Gaining fine control over DNA structure could lead the way to tiny tools and devices

US scientists have demonstrated a nanoconstruction approach that allows the creation of self-assembling DNA ’origami’ folded in an array of different shapes, from bent rods to toothed gears. The researchers say their work opens up new possibilities for engineering nanoscale tools and devices.

In nature, DNA adopts many different forms but gaining precise control over its shape in synthetic systems has proved challenging. The new study, led by Hendrik Dietz, now at Technische Universit?t M?nchen  in Germany,  shows that targeted changes to the base code can be used to finely tune the twist and curvature of a bundle of DNA helices.

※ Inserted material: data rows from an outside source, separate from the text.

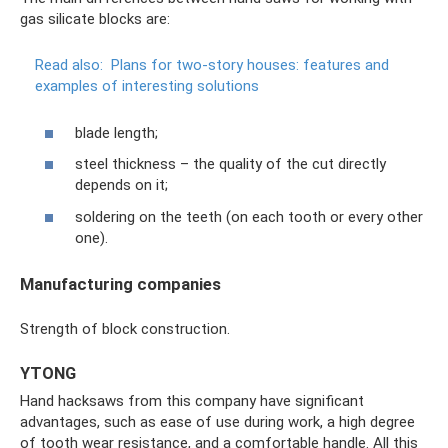
gas silicate blocks are:
Read also:
Plans for two-story houses: features and
examples of interesting solutions
blade length;
steel thickness – the quality of the cut directly
depends on it;
soldering on the teeth (on each tooth or every other
one).
Manufacturing companies
Strength of block construction.
YTONG
Hand hacksaws from this company have significant
advantages, such as ease of use during work, a high degree
of tooth wear resistance, and a comfortable handle. All this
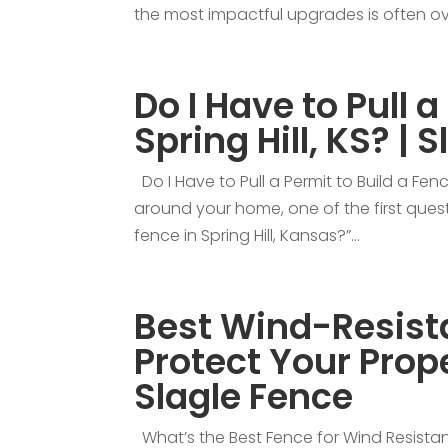
the most impactful upgrades is often ove
Do I Have to Pull a
Spring Hill, KS? | 
Do I Have to Pull a Permit to Build a Fence
around your home, one of the first questi
fence in Spring Hill, Kansas?”...
Best Wind-Resista
Protect Your Prope
Slagle Fence
What’s the Best Fence for Wind Resistan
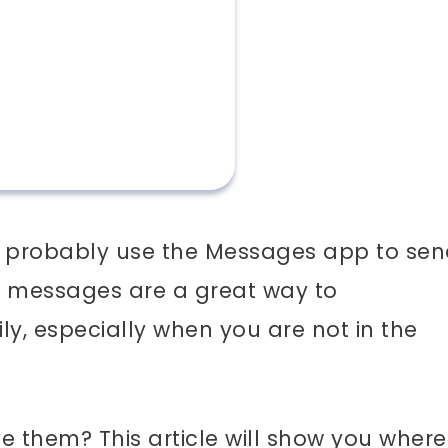
you probably use the Messages app to se
 messages are a great way to
y, especially when you are not in the
 them? This article will show you where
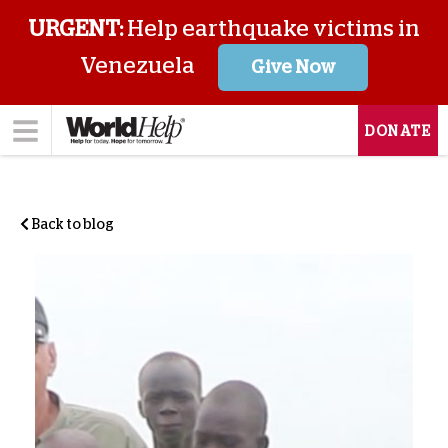
URGENT:
Help earthquake victims in
Venezuela
Give Now
DONATE
Back to blog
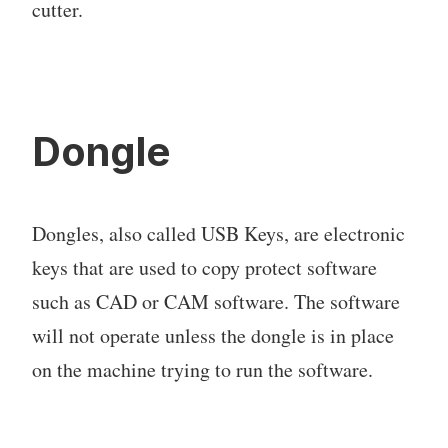
cutter.
Dongle
Dongles, also called USB Keys, are electronic
keys that are used to copy protect software
such as CAD or CAM software. The software
will not operate unless the dongle is in place
on the machine trying to run the software.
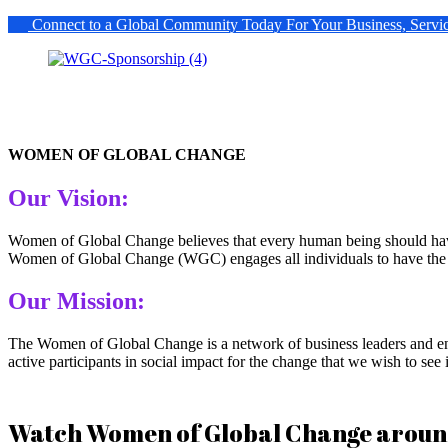
Connect to a Global Community Today For Your Business, Servi
WOMEN OF GLOBAL CHANGE
Our Vision:
Women of Global Change believes that every human being should have t
Women of Global Change (WGC) engages all individuals to have the op
Our Mission:
The Women of Global Change is a network of business leaders and ent
active participants in social impact for the change that we wish to se
Watch Women of Global Change around t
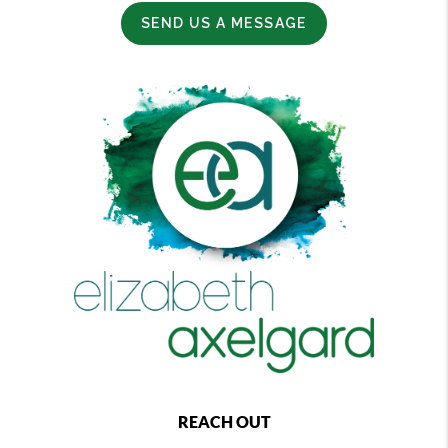
SEND US A MESSAGE
REACH OUT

Importantly, says co-author William Shih of Harvard University, the advance allows scientists to produce continuously curved structures as opposed to kinked structures. ’I think, with a little bit of imagination, having control over curvature is actually a fundamental advance in nanofabrication capability,’ he says. ’Imagine if you had a world where you could only build with straight elements - you would not be able to make a wheel. A more subtle point is that it’s very challenging to maintain rigidity over a kink, which is often a weak point.’

The team’s strategy is based on DNA bundles being divided into blocks of regular lengths by crosslinks between the helices - ’staples’. The staples constrain the shape of the bundles so that systematically inserting or deleting bases causes the DNA to twist and bend. As Shih explains, the net effect of adding or removing material is expanding or contracting, the result being that the whole structure bends to accommodate the change.


Source: © Science

The team were able to form many different shapes, including a DNA-origami bundle bent into a circle with toothed gears

According to Paul Rothemund, who studies DNA nanostructures at the California Institute of Technology, the approach is so unexpectedly simple that it could have been worked out in a high school maths class. ’I thought that it would be several years before we reached the mastery achieved here and that it might require some serious computer modelling,’ he says. ’I think it can now truly be said that we can make any shape that we desire out of DNA.’

Shih believes that gaining precise control over the structure of DNA will lead to major steps forward in the development of custom instruments for biology and biophysics. ’We’re designing tools on the nanoscale and an advantage of that is you can use self-assembly and make lots of them, whereas with optical traps or atomic force microscopy you’re basically stuck with one at a time,’ he says.

Hao Yan, a bio-nanotechnology specialist at Arizona State University, says the level of quantitative control over twisting and bending is impressive. He thinks Shih’s work could serve as a standard for creating new types of mechanical DNA and proteins.